**Task description**
Omit the pictures and copy the entries exactly.

**The records**

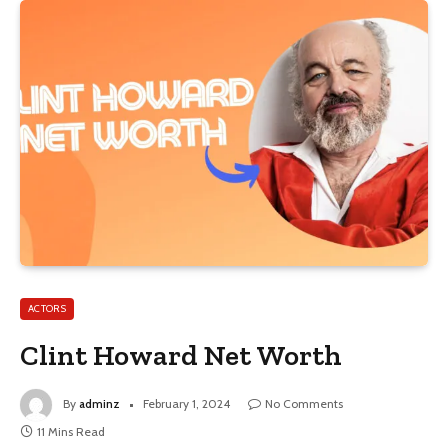
ACTORS
Clint Howard Net Worth
By
adminz
February 1, 2024
No Comments
11 Mins Read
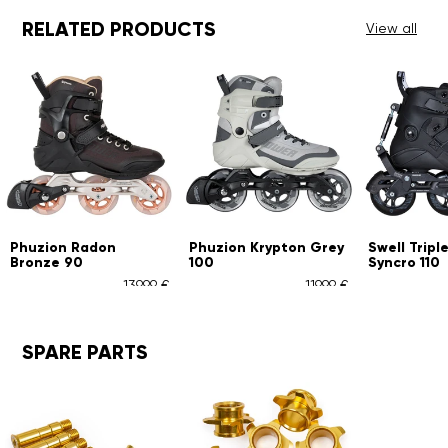
RELATED PRODUCTS
View all
n
Phuzion Krypton Grey
Swell Triple Black
Ph
100
Syncro 110
1
139,99 €
119,99 €
289,99 €
SPARE PARTS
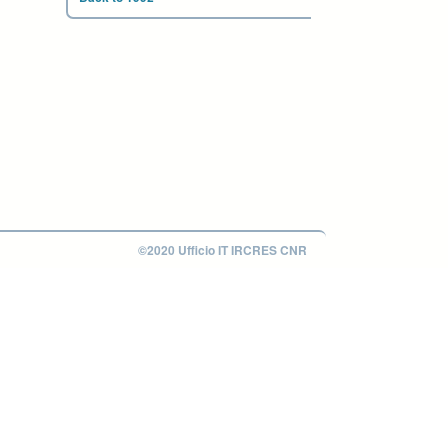
©2020 Ufficio IT IRCRES CNR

**Written reply**
ACTORS
Clint Howard Net Worth
By
adminz
February 1, 2024
No Comments
11 Mins Read
RELATED PRODUCTS
View all
n
Phuzion Krypton Grey
Swell Triple Black
Ph
100
Syncro 110
1
139,99 €
119,99 €
289,99 €
SPARE PARTS
©2020 Ufficio IT IRCRES CNR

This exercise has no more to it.